**Description of the task:** Read through the listing below, and copy every line where the string "Game" appears.

--- --- ---

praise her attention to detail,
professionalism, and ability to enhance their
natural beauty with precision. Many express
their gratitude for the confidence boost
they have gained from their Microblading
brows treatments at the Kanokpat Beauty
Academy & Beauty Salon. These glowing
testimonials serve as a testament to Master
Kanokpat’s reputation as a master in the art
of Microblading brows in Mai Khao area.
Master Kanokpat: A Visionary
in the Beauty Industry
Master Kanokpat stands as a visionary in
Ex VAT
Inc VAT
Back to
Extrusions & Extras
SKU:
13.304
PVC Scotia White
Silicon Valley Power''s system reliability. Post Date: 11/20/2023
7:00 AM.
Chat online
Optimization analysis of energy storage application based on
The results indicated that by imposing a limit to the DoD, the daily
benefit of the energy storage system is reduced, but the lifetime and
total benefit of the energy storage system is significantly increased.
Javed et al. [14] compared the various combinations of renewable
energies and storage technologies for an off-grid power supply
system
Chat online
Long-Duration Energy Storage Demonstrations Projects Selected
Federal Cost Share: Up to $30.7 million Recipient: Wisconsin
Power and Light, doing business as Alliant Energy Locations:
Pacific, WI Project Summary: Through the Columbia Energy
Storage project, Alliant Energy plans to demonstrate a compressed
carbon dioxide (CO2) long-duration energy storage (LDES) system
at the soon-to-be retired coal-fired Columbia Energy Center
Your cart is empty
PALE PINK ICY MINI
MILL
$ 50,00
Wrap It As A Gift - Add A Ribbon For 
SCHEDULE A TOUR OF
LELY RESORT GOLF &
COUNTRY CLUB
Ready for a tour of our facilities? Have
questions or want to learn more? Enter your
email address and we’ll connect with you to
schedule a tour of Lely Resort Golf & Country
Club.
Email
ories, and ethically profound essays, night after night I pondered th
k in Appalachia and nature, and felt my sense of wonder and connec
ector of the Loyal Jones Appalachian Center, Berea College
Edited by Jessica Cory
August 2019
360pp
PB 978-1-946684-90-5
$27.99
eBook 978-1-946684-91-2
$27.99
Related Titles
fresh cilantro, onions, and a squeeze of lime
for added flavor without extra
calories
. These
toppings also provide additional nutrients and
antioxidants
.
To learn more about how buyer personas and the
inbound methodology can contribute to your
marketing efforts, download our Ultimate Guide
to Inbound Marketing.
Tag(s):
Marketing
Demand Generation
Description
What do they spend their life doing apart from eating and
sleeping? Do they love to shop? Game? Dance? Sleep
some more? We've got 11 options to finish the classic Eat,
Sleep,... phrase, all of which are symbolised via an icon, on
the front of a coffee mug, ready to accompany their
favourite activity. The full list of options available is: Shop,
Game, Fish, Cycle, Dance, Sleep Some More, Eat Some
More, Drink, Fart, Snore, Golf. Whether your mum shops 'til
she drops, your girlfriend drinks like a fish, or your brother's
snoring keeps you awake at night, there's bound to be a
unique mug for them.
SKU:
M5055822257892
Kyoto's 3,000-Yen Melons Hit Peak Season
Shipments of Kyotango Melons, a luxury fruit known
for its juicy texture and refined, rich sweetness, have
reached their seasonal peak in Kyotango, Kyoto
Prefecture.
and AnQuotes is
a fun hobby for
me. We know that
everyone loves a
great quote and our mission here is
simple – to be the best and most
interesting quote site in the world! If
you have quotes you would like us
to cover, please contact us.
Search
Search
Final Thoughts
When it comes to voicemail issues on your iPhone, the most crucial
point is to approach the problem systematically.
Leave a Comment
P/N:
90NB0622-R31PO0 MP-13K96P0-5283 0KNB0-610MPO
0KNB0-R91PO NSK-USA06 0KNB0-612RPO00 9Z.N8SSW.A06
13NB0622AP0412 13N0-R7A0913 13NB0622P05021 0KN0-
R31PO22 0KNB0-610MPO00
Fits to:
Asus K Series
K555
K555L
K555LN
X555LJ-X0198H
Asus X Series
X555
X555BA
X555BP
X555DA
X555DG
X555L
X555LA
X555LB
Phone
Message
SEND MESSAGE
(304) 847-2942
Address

--- --- ---

**Output:**
sleeping? Do they love to shop? Game? Dance? Sleep
Game, Fish, Cycle, Dance, Sleep Some More, Eat Some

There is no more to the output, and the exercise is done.